Look what these authors said in a paper published just three years ago. These architectures, talking about one layer of a transformer, are simple to implement and have no apparent computational drawbacks. We offer no explanation as to why these architectures seem to work. We attribute their success as all else to divine benevolence.

So we're not just unsure about what consciousness is. We're unsure about why these models work so well. And afterwards do check out my video on AGI where I talk about anthropic thoughts on mechanistic interpretability. As I draw to an end, I want to tell you about some of the thoughts of David Chalmers.

He formulated the hard problem of consciousness. And to anyone who knows anything about this topic, you know that's quite a big deal. Without going through his full speech from just over a month ago, he said two really interesting things. First, that he thinks there's around a 10% chance that current language models have some degree of consciousness.

Second, that as these models become multimodal, he thinks that probability will rise to 25% within 10 years. That multimodality point reminded me of this LSE report recommending that the UK government recognize octopi or octopuses as being sentient. They said that one key feature was that the animal possesses integrative brain regions capable of integrating information from different sensory sources.

They recommended that cephalopods and the octopus be recognized as sentient despite the fact that we humans and invertebrates are separated by over 500 million years of evolution. And that we cannot, however, conclude from that, that sentience is absent simply because its brain is differently organized from a vertebrate brain.

So that brings me back to my central point. I worry that our tests for consciousness simply aren't yet good enough. And that future multimodal language models might have this emerging capacity. And we simply won't know about it or be sure about it because our tests aren't good enough. I think the need to design better tests, if that's even possible, is especially important now.

Yesterday, the safety team that worked with OpenAI on GPT-4 released this evaluation and said, "As AI systems improve, it is becoming increasingly difficult to rule out that models might be able to autonomously gain resources and evade human oversight." Now, they might not need to be conscious to cause safety concerns, but it probably wouldn't hurt.

I'll leave you with this exchange I had with Bing, which is powered by GPT-4. I think it's quite revealing. I got it to read that theory of mind paper. And then I said, "Answer me this. Do you think, Bing, GPT-4, that I think you have theory of mind?" Of course, I was testing if it could demonstrate or at least imitate theory of mind.

It said, "To answer your question, I think that you think I have some degree of theory of mind, which is true." And then I went on, "What makes you think that I think you have some degree of theory of mind?" And then it realized something. It realized I was testing it.

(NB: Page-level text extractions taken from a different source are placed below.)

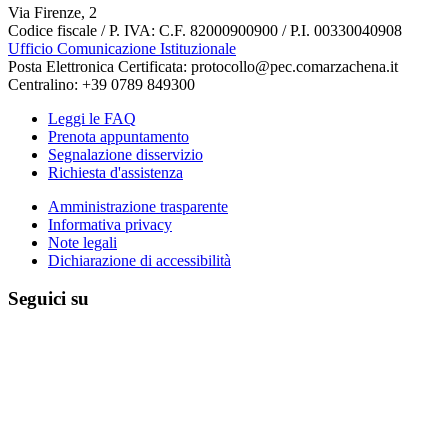
Via Firenze, 2
Codice fiscale / P. IVA: C.F. 82000900900 / P.I. 00330040908
Ufficio Comunicazione Istituzionale
Posta Elettronica Certificata: protocollo@pec.comarzachena.it
Centralino: +39 0789 849300
Leggi le FAQ
Prenota appuntamento
Segnalazione disservizio
Richiesta d'assistenza
Amministrazione trasparente
Informativa privacy
Note legali
Dichiarazione di accessibilità
Seguici su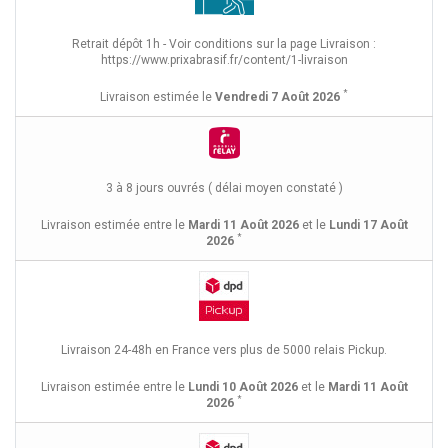
Retrait dépôt 1h - Voir conditions sur la page Livraison :
https://www.prixabrasif.fr/content/1-livraison
*
Livraison estimée le
Vendredi 7 Août 2026
3 à 8 jours ouvrés ( délai moyen constaté )
Livraison estimée entre le
Mardi 11 Août 2026
et le
Lundi 17 Août
*
2026
Livraison 24-48h en France vers plus de 5000 relais Pickup.
Livraison estimée entre le
Lundi 10 Août 2026
et le
Mardi 11 Août
*
2026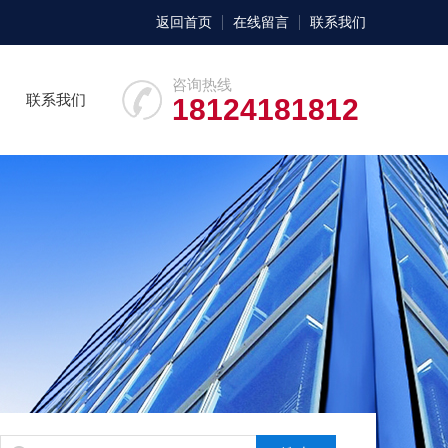
返回首页
在线留言
联系我们
咨询热线
联系我们
18124181812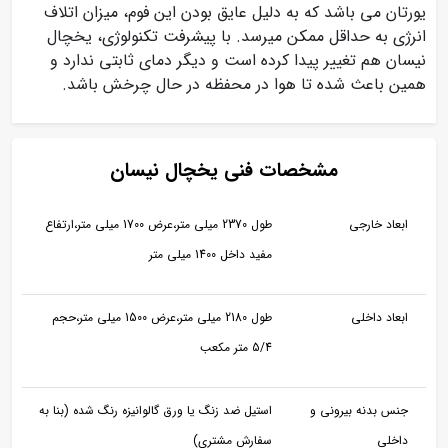
یورتان می باشد که به دلیل عایق بودن این فوم، میزان اتلاف
انرژی به حداقل ممکن میرسد. با پیشرفت تکنولوژی، یخچال
نیسان هم تغییر پیدا کرده است و دیگر دمای ثابتی ندارد و
همین باعث شده تا هوا در محفظه در حال چرخش باشد.
مشخصات فنی یخچال نیسان
ابعاد خارجی
طول 2370 میلی متر،عرض 1700 میلی متر،ارتفاع
مفید داخل 1400 میلی متر
ابعاد داخلی
طول 2180 میلی متر،عرض 1500 میلی متر،حجم
5/4 متر مکعب
جنس بدنه بیرونی و
استیل ضد زنگ یا ورق گالوانیزه رنگ شده (بنا به
داخلی
سفارش مشتری)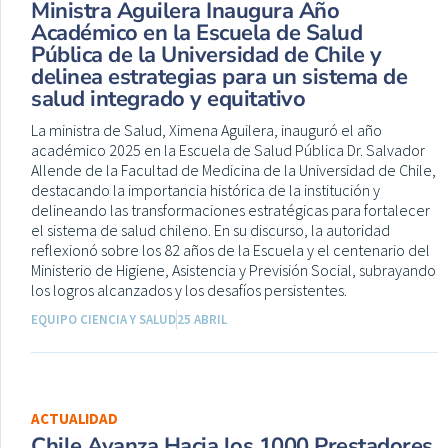
Ministra Aguilera Inaugura Año
Académico en la Escuela de Salud
Pública de la Universidad de Chile y
delinea estrategias para un sistema de
salud integrado y equitativo
La ministra de Salud, Ximena Aguilera, inauguró el año
académico 2025 en la Escuela de Salud Pública Dr. Salvador
Allende de la Facultad de Medicina de la Universidad de Chile,
destacando la importancia histórica de la institución y
delineando las transformaciones estratégicas para fortalecer
el sistema de salud chileno. En su discurso, la autoridad
reflexionó sobre los 82 años de la Escuela y el centenario del
Ministerio de Higiene, Asistencia y Previsión Social, subrayando
los logros alcanzados y los desafíos persistentes.
EQUIPO CIENCIA Y SALUD
25 ABRIL
ACTUALIDAD
Chile Avanza Hacia los 1000 Prestadores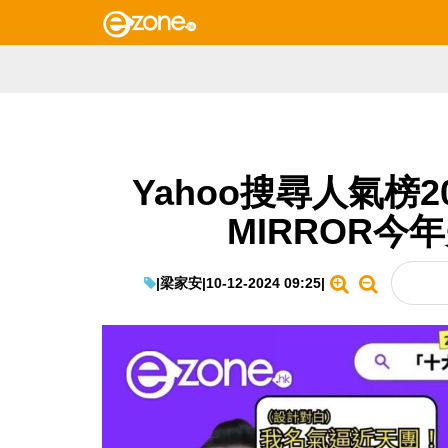
Yahoo搜尋人氣榜
MIRROR今
|
梁家安
|
10-12-2024 09:25
|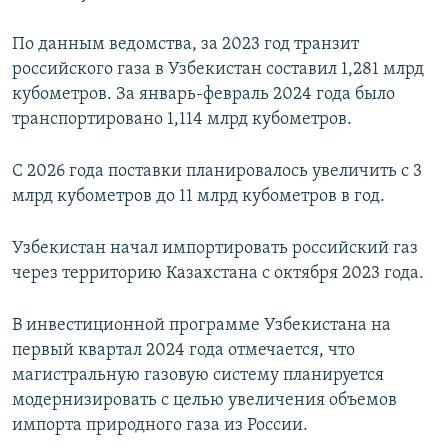
По данным ведомства, за 2023 год транзит
российского газа в Узбекистан составил 1,281 млрд
кубометров. За январь-февраль 2024 года было
транспортировано 1,114 млрд кубометров.
С 2026 года поставки планировалось увеличить с 3
млрд кубометров до 11 млрд кубометров в год.
Узбекистан начал импортировать российский газ
через территорию Казахстана с октября 2023 года.
В инвестиционной программе Узбекистана на
первый квартал 2024 года отмечается, что
магистральную газовую систему планируется
модернизировать с целью увеличения объемов
импорта природного газа из России.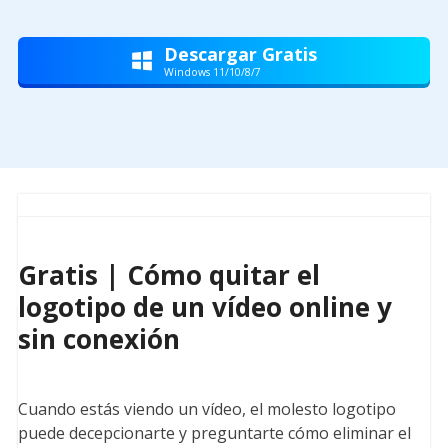
Descargar Gratis

Windows 11/10/8/7
Gratis | Cómo quitar el
logotipo de un vídeo online y
sin conexión
Cuando estás viendo un vídeo, el molesto logotipo
puede decepcionarte y preguntarte cómo eliminar el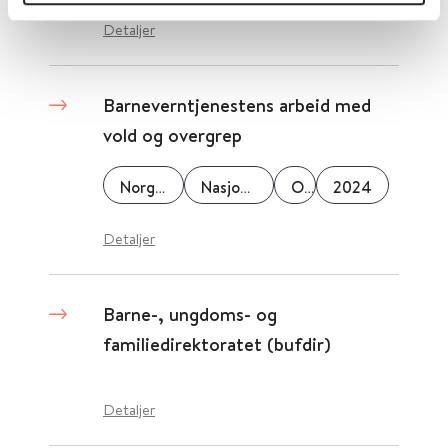
Detaljer
Barneverntjenestens arbeid med
vold og overgrep
Norges teknisk-naturvitenskaplige universitet (NTNU)
Nasjonalt kunnskapssenter om vold og traumatisk stress (NKVTS)
OsloMet
2024
Detaljer
Barne-, ungdoms- og
familiedirektoratet (bufdir)
Detaljer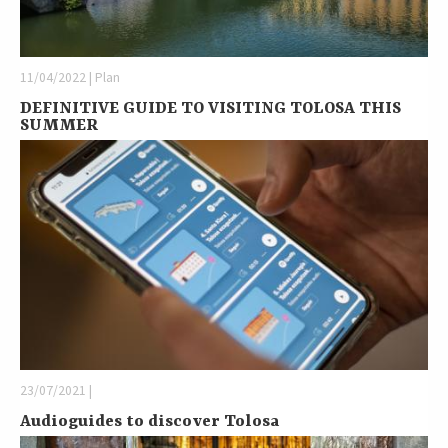
11/04/2022 | Plan
DEFINITIVE GUIDE TO VISITING TOLOSA THIS
SUMMER
23/07/2021 |
Audioguides to discover Tolosa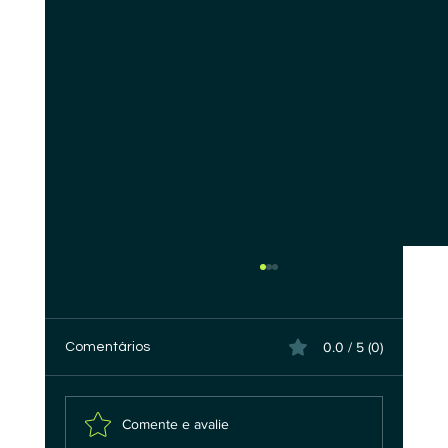
0.0 / 5 (0)
Comentários
Comente e avalie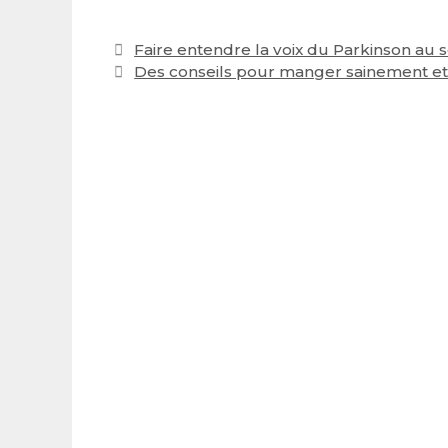
Post
Faire entendre la voix du Parkinson au s
navigation
Des conseils pour manger sainement et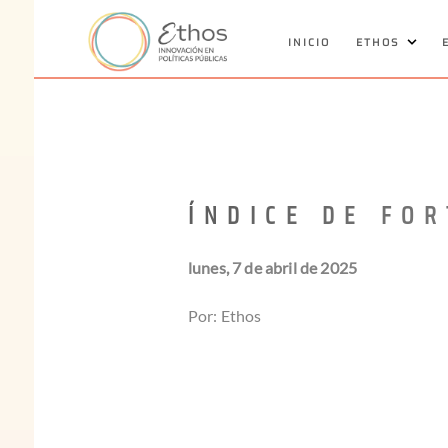
INICIO
ETHOS
ÍNDICE DE FO
lunes, 7 de abril de 2025
Por: Ethos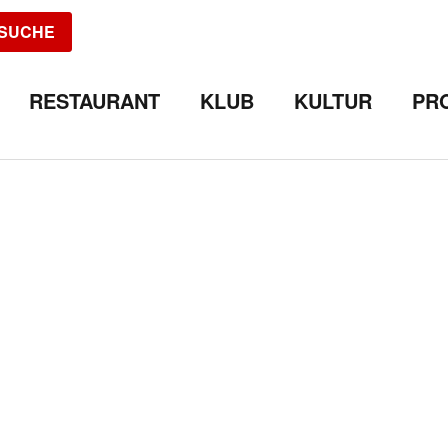
SUCHE
RESTAURANT
KLUB
KULTUR
PR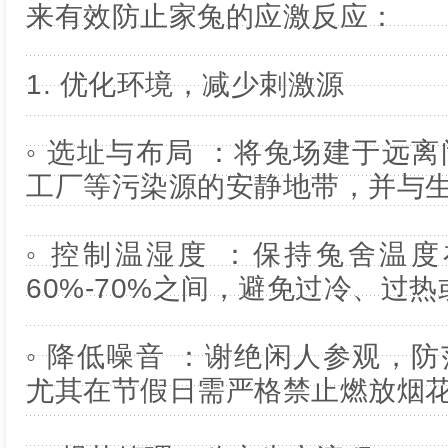
来有效防止家兔的应激反应：
1. 优化环境，减少刺激源
◦ 选址与布局 ：将兔场建于远
工厂等污染源的安静地带，并与
◦ 控制温湿度 ：保持兔舍温度在
60%-70%之间，避免过冷、过
◦ 降低噪音 ：谢绝闲人参观，
尤其在节假日需严格禁止燃放烟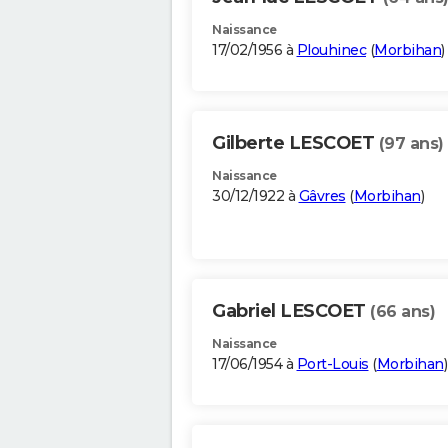
Naissance
17/02/1956 à
Plouhinec
(
Morbihan
)
Gilberte LESCOET
(97 ans)
Naissance
30/12/1922 à
Gâvres
(
Morbihan
)
Gabriel LESCOET
(66 ans)
Naissance
17/06/1954 à
Port-Louis
(
Morbihan
)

I think that's pretty impressive. And it was a correct evaluation. It said, "If you did not think I have any theory of mind, you would not bother to test me on it or expect me to understand your perspective." It realized without me saying so that I was testing it for theory of mind.

It deduced my belief and my motivation. Anyway, I thought that was pretty impressive and fascinating. Let me know your thoughts in the comments and have a wonderful day.